EXERCISE » Of the lines in the data below, count the ones holding the string "your", and answer with that number only.

Page layout parsing data:
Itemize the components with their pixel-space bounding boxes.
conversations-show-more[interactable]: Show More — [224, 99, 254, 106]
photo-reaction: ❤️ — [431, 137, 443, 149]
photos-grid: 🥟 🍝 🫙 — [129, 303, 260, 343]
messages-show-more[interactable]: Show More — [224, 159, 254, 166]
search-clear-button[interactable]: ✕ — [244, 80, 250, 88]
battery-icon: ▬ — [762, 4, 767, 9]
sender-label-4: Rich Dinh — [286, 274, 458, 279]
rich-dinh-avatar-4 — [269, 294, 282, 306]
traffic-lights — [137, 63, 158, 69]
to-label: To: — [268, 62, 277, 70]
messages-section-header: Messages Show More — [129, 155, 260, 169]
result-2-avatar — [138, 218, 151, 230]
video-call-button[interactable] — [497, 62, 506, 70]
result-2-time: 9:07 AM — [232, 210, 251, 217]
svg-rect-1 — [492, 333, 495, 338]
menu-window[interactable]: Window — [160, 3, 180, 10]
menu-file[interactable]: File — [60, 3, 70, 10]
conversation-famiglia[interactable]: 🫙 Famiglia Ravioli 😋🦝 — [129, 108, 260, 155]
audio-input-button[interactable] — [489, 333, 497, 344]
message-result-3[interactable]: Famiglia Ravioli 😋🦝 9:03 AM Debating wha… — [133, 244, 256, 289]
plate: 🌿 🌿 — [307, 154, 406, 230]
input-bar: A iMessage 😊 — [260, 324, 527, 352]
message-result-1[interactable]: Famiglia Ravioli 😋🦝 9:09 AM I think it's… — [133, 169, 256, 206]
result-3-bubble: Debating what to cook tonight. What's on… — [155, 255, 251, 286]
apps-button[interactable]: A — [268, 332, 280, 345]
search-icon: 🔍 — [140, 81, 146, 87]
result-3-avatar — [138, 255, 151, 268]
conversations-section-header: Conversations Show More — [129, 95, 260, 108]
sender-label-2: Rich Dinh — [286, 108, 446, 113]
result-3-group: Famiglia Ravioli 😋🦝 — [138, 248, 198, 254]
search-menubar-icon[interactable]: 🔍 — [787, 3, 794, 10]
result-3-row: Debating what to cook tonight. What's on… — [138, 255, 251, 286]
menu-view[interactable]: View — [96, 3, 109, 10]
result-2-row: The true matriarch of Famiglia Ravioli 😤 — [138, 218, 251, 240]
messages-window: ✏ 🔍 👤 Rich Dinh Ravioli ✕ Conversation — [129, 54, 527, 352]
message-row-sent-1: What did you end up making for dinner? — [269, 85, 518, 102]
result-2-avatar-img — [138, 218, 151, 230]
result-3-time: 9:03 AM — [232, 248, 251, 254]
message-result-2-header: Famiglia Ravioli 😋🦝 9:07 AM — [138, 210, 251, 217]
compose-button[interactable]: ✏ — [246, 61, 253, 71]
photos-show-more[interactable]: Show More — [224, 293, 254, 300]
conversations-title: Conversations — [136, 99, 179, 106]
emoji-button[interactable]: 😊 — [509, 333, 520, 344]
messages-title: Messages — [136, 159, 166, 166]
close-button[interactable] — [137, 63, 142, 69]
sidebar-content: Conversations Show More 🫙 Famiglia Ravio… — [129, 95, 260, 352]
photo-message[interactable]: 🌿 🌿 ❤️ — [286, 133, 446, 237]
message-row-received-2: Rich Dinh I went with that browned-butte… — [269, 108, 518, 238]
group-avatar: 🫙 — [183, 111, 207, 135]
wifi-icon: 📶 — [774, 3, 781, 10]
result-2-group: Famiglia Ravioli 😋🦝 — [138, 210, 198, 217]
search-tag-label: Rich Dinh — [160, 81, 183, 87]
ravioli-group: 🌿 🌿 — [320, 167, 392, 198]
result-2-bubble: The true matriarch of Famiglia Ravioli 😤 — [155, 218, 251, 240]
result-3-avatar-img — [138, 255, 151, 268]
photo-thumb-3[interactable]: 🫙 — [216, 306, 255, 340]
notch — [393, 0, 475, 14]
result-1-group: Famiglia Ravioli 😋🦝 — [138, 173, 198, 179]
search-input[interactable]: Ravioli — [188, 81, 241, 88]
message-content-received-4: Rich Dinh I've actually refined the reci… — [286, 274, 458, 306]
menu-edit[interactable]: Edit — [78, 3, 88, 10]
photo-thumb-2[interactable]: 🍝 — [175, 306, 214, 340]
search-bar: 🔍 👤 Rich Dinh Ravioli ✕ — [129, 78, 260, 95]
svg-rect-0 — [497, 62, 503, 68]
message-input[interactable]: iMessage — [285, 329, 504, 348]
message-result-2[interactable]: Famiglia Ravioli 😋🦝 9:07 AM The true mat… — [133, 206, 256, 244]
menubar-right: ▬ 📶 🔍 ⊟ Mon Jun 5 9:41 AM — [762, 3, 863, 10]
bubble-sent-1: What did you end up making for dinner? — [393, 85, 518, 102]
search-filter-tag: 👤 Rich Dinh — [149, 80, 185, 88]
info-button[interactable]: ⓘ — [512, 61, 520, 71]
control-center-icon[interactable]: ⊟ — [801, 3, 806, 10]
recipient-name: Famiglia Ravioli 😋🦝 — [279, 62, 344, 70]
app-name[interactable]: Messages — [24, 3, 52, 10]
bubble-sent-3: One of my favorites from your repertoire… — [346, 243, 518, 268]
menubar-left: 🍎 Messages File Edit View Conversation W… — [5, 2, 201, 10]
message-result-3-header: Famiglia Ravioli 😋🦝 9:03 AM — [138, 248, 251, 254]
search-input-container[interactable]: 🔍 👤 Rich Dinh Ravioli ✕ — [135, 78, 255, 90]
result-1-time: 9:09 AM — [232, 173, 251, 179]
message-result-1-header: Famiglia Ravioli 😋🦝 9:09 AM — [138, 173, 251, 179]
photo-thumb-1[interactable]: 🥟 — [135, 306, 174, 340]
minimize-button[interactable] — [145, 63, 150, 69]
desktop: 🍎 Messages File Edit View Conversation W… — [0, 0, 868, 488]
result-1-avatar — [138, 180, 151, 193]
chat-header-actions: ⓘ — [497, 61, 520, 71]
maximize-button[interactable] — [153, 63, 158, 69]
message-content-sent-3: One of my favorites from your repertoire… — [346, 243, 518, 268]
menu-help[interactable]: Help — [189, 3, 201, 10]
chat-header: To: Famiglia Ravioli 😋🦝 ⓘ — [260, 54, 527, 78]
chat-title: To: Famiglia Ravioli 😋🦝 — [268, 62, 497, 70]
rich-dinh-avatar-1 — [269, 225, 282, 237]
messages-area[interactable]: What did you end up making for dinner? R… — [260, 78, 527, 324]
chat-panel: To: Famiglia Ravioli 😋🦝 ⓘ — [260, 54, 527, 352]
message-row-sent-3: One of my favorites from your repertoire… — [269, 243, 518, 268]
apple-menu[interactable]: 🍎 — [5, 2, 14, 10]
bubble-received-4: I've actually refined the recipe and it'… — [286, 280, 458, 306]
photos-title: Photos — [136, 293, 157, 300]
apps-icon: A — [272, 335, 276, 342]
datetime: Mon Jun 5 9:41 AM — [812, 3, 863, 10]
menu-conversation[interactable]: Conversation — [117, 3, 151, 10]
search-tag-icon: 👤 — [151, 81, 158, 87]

PROBLEM SOLUTION » 3